Yamato Colony
In 1904 Jo Sakai and other Japanese immigrants arrived in north Boca Raton. Henry Flagler’s Model Land Company had invited the group to establish a farm community and use the Florida East Coast Railroad to ship their produce. The group called the settlement Yamato, which is an ancient name for Japan. Following other local farmers, the colony grew pineapples when they were profitable, and also grew citrus and vegetables. Most of the settlers were educated men who were unaccustomed to the hard labor, mosquitoes, and heat they encountered.
By World War II, most of the Yamato colonists had either moved to other states, or had returned to Japan because they had saved up the $500 needed to buy a house there. The U.S. Army Air Corps forced the remaining colonists to sell their land for a training base, which eventually became the site of Florida Atlantic University and the Boca Raton Airport.
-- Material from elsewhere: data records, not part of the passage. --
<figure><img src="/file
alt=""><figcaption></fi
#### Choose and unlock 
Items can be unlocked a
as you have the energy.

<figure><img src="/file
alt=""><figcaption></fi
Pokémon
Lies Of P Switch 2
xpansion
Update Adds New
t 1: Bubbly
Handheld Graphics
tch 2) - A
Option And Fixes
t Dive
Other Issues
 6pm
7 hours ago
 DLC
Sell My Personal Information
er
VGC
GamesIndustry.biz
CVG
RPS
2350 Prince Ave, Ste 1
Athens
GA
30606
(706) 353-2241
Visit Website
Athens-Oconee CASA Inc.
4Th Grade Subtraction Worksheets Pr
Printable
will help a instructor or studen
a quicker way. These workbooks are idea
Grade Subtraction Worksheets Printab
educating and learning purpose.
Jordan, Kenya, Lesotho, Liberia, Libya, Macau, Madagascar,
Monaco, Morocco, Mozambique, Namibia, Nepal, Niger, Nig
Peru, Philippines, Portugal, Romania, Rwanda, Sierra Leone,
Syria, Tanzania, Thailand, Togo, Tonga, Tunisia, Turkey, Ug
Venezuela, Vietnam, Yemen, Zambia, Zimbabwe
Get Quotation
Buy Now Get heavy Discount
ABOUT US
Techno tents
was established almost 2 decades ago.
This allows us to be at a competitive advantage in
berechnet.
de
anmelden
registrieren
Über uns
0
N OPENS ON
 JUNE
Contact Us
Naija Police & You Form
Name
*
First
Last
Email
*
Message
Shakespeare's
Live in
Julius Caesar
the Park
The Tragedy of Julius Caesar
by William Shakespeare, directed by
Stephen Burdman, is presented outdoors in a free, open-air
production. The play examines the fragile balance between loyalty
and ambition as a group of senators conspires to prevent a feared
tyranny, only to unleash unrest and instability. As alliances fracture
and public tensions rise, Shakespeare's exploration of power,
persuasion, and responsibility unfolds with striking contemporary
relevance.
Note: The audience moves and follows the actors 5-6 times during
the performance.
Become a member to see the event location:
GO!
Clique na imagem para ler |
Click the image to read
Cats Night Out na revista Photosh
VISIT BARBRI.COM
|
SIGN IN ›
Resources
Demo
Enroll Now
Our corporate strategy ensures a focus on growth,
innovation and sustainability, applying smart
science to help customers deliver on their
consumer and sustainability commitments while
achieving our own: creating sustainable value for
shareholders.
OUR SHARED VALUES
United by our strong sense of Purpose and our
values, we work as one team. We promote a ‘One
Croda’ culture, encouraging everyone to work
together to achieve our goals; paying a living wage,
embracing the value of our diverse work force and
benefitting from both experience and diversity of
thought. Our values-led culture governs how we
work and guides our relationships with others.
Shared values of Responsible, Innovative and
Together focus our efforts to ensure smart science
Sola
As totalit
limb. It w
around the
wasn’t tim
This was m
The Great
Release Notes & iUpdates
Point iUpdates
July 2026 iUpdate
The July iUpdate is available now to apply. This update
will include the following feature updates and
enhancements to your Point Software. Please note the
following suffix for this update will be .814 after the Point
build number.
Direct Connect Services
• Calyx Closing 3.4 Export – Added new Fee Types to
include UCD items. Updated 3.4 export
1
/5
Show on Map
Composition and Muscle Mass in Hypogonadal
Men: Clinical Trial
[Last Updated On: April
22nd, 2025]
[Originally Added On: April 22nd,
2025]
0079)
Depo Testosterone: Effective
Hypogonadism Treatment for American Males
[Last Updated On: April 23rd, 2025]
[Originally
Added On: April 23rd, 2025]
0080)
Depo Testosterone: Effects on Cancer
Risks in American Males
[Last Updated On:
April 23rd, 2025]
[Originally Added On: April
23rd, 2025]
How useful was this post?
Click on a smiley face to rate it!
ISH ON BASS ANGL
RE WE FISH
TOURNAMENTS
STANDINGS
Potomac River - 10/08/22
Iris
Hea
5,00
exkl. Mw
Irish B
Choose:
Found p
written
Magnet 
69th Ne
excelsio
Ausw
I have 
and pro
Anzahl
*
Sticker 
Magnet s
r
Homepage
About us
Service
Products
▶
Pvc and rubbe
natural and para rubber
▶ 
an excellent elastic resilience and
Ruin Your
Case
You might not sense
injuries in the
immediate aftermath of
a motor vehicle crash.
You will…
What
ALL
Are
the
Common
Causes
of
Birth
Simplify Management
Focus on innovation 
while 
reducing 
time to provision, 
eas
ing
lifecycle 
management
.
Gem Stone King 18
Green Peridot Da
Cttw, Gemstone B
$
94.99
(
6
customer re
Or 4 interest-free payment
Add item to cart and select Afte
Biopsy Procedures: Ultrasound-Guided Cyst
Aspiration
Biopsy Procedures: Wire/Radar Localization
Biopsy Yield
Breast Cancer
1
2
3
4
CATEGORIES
George Sukeji Morikami, the only uneducated colonist, arrived when he was nineteen, planning to earn a quick fortune and return to Japan. He lost nearly everything during the Depression, and again during World War II, and was refused loans because of anti-Japanese sentiment. But slowly Morikami accumulated over 200 acres in Delray Beach, which he farmed until his death in 1976. He donated 40 acres to the University of Florida for an experimental farm, and the rest to Palm Beach County. Morikami, Inc., a nonprofit organization, has partnered with the county to build the Morikami Museum and Japanese Gardens into America’s foremost center for Japanese culture.